Goeldi's antbird is 17 to 18 cm long and weighs about 42 g. Both sexes have a ring of bare bluish gray skin around their eye, though the female's is paler, and a red iris. Adult males are mostly black with a usually concealed white patch between their scapulars. Adult females have a blackish gray forecrown, lores, and face. Their crown, upperparts, and wings are rufous-brown and their tail dark reddish brown. Their throat is white. Their underparts are mostly light cinnamon with tawny flanks and crissum.

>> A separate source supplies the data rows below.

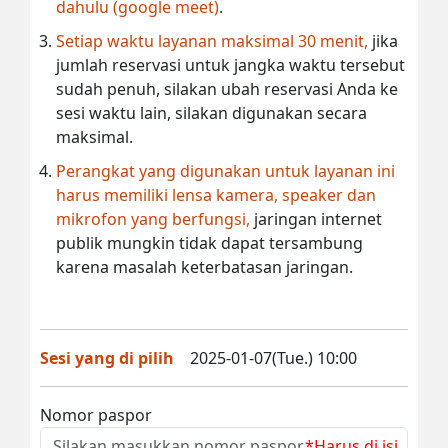
dahulu (google meet)
.
Setiap waktu layanan maksimal 30 menit,
jika
jumlah reservasi untuk jangka waktu tersebut
sudah penuh, silakan ubah reservasi Anda ke
sesi waktu lain, silakan digunakan secara
maksimal.
Perangkat yang digunakan untuk layanan ini
harus memiliki lensa kamera, speaker dan
mikrofon yang berfungsi,
jaringan internet
publik mungkin tidak dapat tersambung
karena masalah keterbatasan jaringan.
Sesi yang di pilih
2025-01-07(Tue.) 10:00
Nomor paspor
*Harus di isi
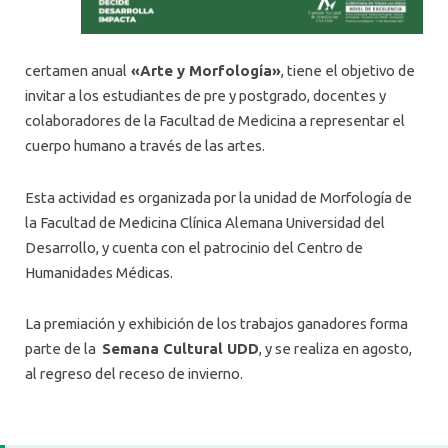
certamen anual
«Arte y Morfología»
, tiene el objetivo de
invitar a los estudiantes de pre y postgrado, docentes y
colaboradores de la Facultad de Medicina a representar el
cuerpo humano a través de las artes.
Esta actividad es organizada por la unidad de Morfología de
la Facultad de Medicina Clínica Alemana Universidad del
Desarrollo, y cuenta con el patrocinio del Centro de
Humanidades Médicas.
La premiación y exhibición de los trabajos ganadores forma
parte de la
Semana Cultural UDD
, y se realiza en agosto,
al regreso del receso de invierno.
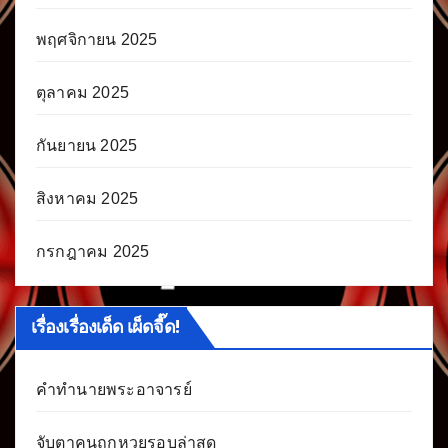
พฤศจิกายน 2025
ตุลาคม 2025
กันยายน 2025
สิงหาคม 2025
กรกฎาคม 2025
เรื่องเรื่องเด็ด เผ็ดจี๊ด!
คำทำนายพระอาจารย์
จับตาคนถูกหวยรอบล่าสุด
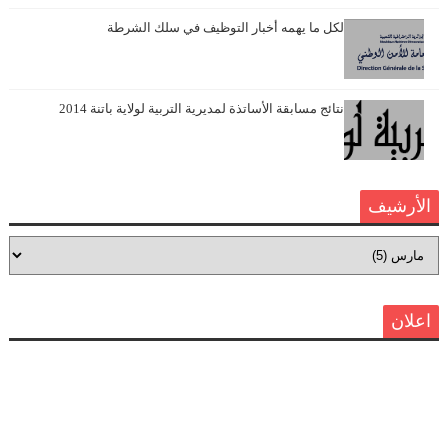
لكل ما يهمه أخبار التوظيف في سلك الشرطة
نتائج مسابقة الأساتذة لمديرية التربية لولاية باتنة 2014
الأرشيف
اعلان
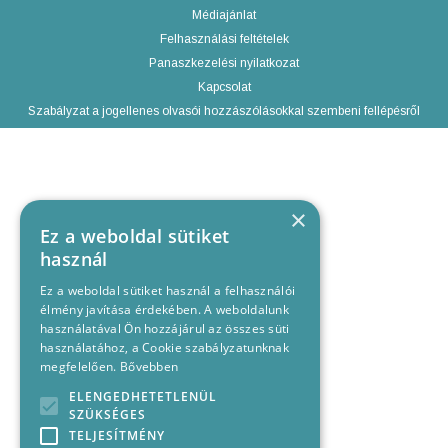
Médiajánlat
Felhasználási feltételek
Panaszkezelési nyilatkozat
Kapcsolat
Szabályzat a jogellenes olvasói hozzászólásokkal szembeni fellépésről
×
Ez a weboldal sütiket
használ
Ez a weboldal sütiket használ a felhasználói
élmény javítása érdekében. A weboldalunk
használatával Ön hozzájárul az összes süti
használatához, a Cookie szabályzatunknak
megfelelően.
Bővebben
ELENGEDHETETLENÜL
SZÜKSÉGES
TELJESÍTMÉNY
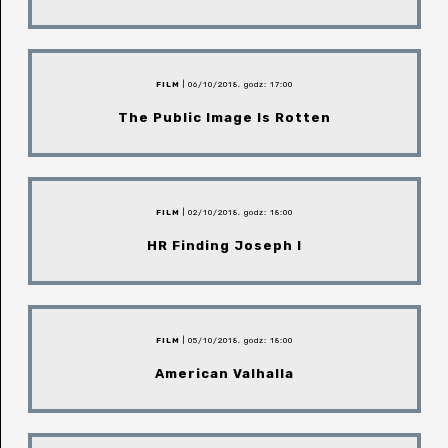
FILM
| 06/10/2018, godz: 17:00
The Public Image Is Rotten
FILM
| 02/10/2018, godz: 18:00
HR Finding Joseph I
FILM
| 05/10/2018, godz: 18:00
American Valhalla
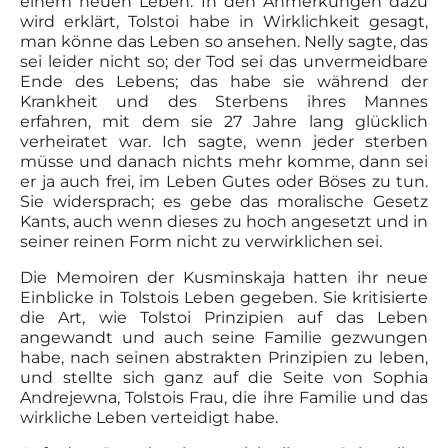
einem neuen Leben. In den Anmerkungen dazu
wird erklärt, Tolstoi habe in Wirklichkeit gesagt,
man könne das Leben so ansehen. Nelly sagte, das
sei leider nicht so; der Tod sei das unvermeidbare
Ende des Lebens; das habe sie während der
Krankheit und des Sterbens ihres Mannes
erfahren, mit dem sie 27 Jahre lang glücklich
verheiratet war. Ich sagte, wenn jeder sterben
müsse und danach nichts mehr komme, dann sei
er ja auch frei, im Leben Gutes oder Böses zu tun.
Sie widersprach; es gebe das moralische Gesetz
Kants, auch wenn dieses zu hoch angesetzt und in
seiner reinen Form nicht zu verwirklichen sei.
Die Memoiren der Kusminskaja hatten ihr neue
Einblicke in Tolstois Leben gegeben. Sie kritisierte
die Art, wie Tolstoi Prinzipien auf das Leben
angewandt und auch seine Familie gezwungen
habe, nach seinen abstrakten Prinzipien zu leben,
und stellte sich ganz auf die Seite von Sophia
Andrejewna, Tolstois Frau, die ihre Familie und das
wirkliche Leben verteidigt habe.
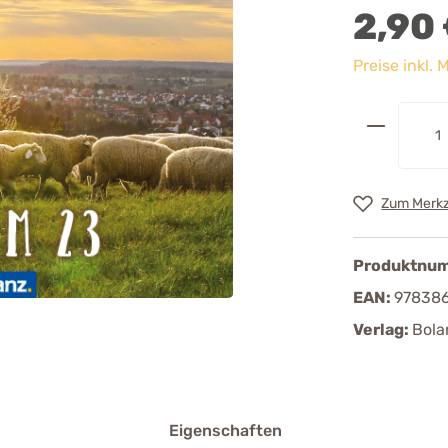
2,90
Preise inkl.
Zum Merkz
Produktnu
EAN:
97838
Verlag:
Bola
Eigenschaften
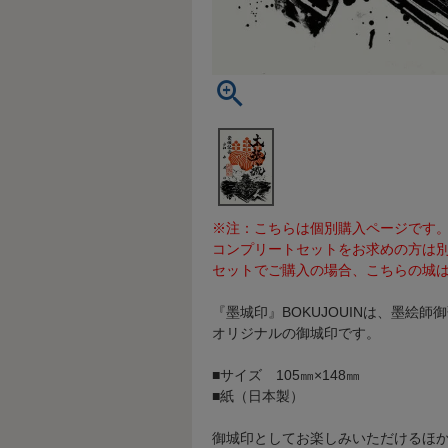
※注：こちらは個別購入ページです
コンプリートセットをお求めの方は
セットでご購入の場合、こちらの城は
『墨城印』BOKUJOUINは、墨絵
オリジナルの御城印です。
■サイズ 105㎜×148㎜
■紙（日本製）
御城印としてお楽しみいただけるほ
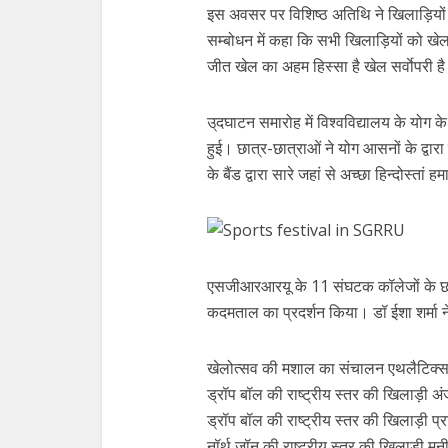
इस अवसर पर विशिष्ठ अतिथि ने खिलाड़ियों क
सम्बोधन में कहा कि सभी खिलाड़ियों को खेल 
जीत खेल का अहम हिस्सा है खेल सर्वाेपरी 
उ्दघाटन समारोह में विश्वविद्यालय के योग के 
हुई। छात्र-छात्राओं ने योग आसनों के द्व
के बैंड द्वारा सारे जहां से अच्छा हिन्दोस्ता
एसजीआरआरयू के 11 संघटक कॉलेजों के छात्
कदमताल का प्रदर्शन किया। डॉ ईशा शर्मा 
खेलोत्सव की मशाल का संचालन एथलैटिक्स क
ड्रॉप बॉल की राष्ट्रीय स्तर की खिलाड़ी अ
ड्रॉप बॉल की राष्ट्रीय स्तर की खिलाड़ी प्रा
नॉर्थ जॉन की राष्ट्रीय स्तर की खिलाड़ी मन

==Distribution and habitat==

Goeldi's antbird is a bird of the western Amazon Basin. It is found in southeastern Peru, northwestern Bolivia, and the western Brazilian states of Acre and Amazonas. It primarily inhabits the floor and understorey of várzea evergreen forest but also transitional forest, bamboo thickets, and secondary forest. It favors the shrubby vine-tangled areas immediately adjoining rivers and stands of Guadua bamboo on the river floodplain and on shelves above it. In elevation it mostly occurs below 500 m but reaches 800 m locally in Peru.

==Behavior==
===Movement===

Goeldi's antbird is believed to be a year-round resident throughout its range.

===Feeding===

Goeldi's antbird feeds on insects and probably other arthropods. It typically forages singly, in pairs, or in family groups in dense vegetation, mostly on the ground and within about 2 m above it. It hops between short feeding stops, pumping its tail. It captures prey by gleaning, reaching, or pouncing to the ground from a perch. It occasionally, and perhaps regularly, follows army ant swarms to capture prey fleeing the ants and only occasionally joins mixed-species feeding flocks.

===Breeding===

The breeding season of Goeldi's antbird has not been detailed but spans from August to November in Peru and perhaps includes December in Brazil. Its nest is a cup made of dry leaves and twigs on or near the ground. Its clutch is one or two eggs that are white with reddish brown blotches. Both parents incubate the clutch. The incubation period, time to fledging, and other details of parental care are not known.

===Vocalization===

The song of Goeldi's antbird is "a series...beginning with 3 soft, rapidly delivered notes, first longer than second but shorter than third, followed by evenly paced series of downslurred whistles, notes shorter than intervals". One author writes it as "her-her hEEr hEEr hEEr hEEr". Its call is "a slow, electric chatter cher'che'che'che'che'che".

==Status==

The IUCN has assessed Goeldi's antbird as being of Least Concern. It has a large range; its population size is not known and is believed to be stable. No immediate threats have been identified. It is considered fairly common across its range. Its range includes several large protected areas "as well as extensive intact habitat which is not formally protected but appears at little risk of development in near future".